Los muchachos del pueblo están armados. Han llegado, junto con las malas noticias, rifles del otro lado de la frontera. Una amenaza ha cubierto de miedo todo este territorio, pero aquí nadie sabe bien nada. En la casa, mamá y la abuela, abnegadas, que no indiferentes, se ponen a la cocina aun cuando ambas huelen el olor de la pólvora.
Hasta hace poco, los domingos frente a nuestra casa, se miraban sombrillitas blancas que venían desde el pueblo, son Dolores, Judith, Eulalia y Aurora. Mis dos hermanos pequeños corren para ver más de cerca a las muchachas, son tan preciosas que hasta ellos, un par de críos sin mucho ímpetu por las mujeres, son capaces de apreciar su belleza. Ellos no saben mucho de nada, ni tampoco conocen de guerras, ni de frentes abiertos, para ellos todo son victorias bien ganadas porque no han visto ninguna derrota todavía. Corren, brincan, revolotean como mariposas en las flores de primavera, y luego se meten entre los vestidos blancos, impolutos, para acorralarse entre ellos. Con sus cinco y seis años de vida, mis hermanos se divierten entre las faldas de cuatro jóvenes preciosas. Cuando me ven acercarme, yo que soy mayor que ellos y más cercano en edad a ellas, se enojan y las toman de la mano, buscando que yo me aleje. Apenas y conocen los celos y las cosas ya se han puesto interesantes. Entonces corro hasta ellos y los levanto de los abrazos, los sacudo como a una sonaja y también los estrujo. Después, todos nos reímos.
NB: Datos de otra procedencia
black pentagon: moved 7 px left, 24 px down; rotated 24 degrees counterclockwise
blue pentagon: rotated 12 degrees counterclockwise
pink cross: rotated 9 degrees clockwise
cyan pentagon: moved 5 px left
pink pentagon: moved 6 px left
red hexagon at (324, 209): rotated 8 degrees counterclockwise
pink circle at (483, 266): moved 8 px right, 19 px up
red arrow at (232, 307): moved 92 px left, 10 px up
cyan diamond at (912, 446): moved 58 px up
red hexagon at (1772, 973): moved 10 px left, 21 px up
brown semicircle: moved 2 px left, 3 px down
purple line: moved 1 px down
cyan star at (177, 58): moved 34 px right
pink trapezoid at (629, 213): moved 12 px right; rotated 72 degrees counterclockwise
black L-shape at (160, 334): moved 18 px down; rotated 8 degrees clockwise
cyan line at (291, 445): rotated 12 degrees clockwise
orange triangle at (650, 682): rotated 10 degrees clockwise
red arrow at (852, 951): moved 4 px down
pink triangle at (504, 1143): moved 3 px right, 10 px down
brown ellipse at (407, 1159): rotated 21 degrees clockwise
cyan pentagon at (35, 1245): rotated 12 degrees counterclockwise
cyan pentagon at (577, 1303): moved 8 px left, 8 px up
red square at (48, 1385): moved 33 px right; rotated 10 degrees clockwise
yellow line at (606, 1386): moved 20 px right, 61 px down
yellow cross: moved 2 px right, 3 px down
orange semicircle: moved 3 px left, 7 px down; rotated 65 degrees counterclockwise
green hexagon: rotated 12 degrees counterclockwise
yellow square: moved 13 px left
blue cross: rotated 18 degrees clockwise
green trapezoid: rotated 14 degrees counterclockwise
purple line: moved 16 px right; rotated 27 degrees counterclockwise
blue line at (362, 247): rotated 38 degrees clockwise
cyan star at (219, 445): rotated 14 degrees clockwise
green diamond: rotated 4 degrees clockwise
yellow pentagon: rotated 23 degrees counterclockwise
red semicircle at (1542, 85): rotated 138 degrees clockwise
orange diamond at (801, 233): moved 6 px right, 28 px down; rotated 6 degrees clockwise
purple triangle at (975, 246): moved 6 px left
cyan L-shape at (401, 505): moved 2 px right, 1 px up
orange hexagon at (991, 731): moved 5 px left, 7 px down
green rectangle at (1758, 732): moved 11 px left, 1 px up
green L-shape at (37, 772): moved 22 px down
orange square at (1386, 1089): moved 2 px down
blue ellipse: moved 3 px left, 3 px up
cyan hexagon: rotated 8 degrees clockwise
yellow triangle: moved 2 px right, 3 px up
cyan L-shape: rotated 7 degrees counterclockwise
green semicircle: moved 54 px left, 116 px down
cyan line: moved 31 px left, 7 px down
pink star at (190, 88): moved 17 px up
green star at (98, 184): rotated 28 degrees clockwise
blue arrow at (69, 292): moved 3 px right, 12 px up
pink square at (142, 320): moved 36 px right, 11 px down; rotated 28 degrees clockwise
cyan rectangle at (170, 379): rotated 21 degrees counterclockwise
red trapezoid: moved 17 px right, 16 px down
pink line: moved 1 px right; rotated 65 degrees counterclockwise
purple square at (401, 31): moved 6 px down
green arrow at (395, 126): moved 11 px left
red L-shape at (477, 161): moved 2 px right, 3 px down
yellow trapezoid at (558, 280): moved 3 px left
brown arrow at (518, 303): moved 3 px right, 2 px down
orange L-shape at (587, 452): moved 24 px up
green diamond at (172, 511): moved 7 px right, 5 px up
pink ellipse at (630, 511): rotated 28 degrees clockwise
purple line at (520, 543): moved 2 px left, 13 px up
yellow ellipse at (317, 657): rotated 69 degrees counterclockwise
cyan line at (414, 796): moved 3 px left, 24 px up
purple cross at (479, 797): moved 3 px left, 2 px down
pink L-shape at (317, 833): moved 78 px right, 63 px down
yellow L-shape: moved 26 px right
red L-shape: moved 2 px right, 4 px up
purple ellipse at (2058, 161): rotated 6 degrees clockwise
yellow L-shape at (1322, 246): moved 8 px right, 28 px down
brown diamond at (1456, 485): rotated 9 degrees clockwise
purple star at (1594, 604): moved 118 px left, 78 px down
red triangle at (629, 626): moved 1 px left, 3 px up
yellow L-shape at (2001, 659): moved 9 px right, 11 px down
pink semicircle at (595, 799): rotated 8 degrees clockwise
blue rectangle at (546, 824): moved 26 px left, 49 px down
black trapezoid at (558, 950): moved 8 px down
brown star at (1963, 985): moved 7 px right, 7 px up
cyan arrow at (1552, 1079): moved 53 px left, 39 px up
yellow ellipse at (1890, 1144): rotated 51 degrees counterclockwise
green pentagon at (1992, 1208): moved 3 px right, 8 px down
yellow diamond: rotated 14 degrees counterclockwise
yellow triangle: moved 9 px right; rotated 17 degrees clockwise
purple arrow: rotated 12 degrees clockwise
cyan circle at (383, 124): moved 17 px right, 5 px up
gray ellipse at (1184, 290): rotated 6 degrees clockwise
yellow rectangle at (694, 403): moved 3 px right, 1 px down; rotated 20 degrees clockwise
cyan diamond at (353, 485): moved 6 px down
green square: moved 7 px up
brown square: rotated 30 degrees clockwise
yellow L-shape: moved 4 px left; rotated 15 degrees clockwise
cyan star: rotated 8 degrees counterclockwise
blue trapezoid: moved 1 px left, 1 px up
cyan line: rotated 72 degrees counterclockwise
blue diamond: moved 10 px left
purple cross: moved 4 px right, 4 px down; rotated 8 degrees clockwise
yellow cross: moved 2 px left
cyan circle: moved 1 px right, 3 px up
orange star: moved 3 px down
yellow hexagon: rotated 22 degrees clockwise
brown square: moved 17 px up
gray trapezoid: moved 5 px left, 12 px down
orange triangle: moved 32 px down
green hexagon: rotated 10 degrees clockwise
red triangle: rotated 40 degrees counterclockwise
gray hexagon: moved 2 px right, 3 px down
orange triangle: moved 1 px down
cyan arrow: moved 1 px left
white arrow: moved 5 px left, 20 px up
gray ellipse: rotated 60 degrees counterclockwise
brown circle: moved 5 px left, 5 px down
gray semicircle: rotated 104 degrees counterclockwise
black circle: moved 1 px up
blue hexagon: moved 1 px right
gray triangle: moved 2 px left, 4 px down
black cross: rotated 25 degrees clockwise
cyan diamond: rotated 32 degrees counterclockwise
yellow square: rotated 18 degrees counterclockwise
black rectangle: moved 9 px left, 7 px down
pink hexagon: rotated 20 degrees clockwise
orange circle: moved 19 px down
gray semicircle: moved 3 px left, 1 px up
Hasta hace dos domingos se miraban llegar aquellas sombrillitas blancas que tintineaban con la luz del sol de mediodía. Iban y venían, vibrando, por el mismo sendero de tierra que lleva del pueblo a mi casa y de regreso. Hoy ya no se miran llegar porque de aquello que antes llamamos nuestro ya casi nada nos queda.
Una tarde, cuando el sol estaba por meterse, me encontré a la más desdeñosa de las cuatro jóvenes, Aurora. Estaba tirada a un lado de la vía férrea con su sombrillita blanca toda percudida, tenía las rodillas raspadas y su vestido había sido arrancado de su cuerpo. Estaba llorando, y yo me acerqué para buscarle los motivos que la habían dejado allí, pero no me dijo nada, se quedó inmóvil. Temblaba, como un animal asustado y herido.
Se amplía el campo de batalla hasta las blancas túnicas de Aurora, quienes fueran llegaron por tren y la dejaron tirada, maltrecha y a su suerte.
En el pueblo, las cervecerías están cerradas y, por más valientes que fueron los viejos soldados, hablar de otro tiempo no garantiza ahora nada. A qué negar, en cambio, que la furia está de regreso, se mira a diestra y siniestra, en la polvareda de los viejos caminos y en el campo. Es como si aquel débil eco del pasado resurgiera de una ceniza perpetua y levantara, desde sus adentros, las verdaderas razones de las armas.
Vuelvo a casa. Mamá y la abuela están en la cocina. El Padre fuma y calla, por más que yo le pregunte qué es lo que sucede allá afuera. Cualquier verdad que le haya revelado el tecolote del infierno, es algo que callará a muerte. Mañana vendrán por él, su tiempo aquí se ha terminado.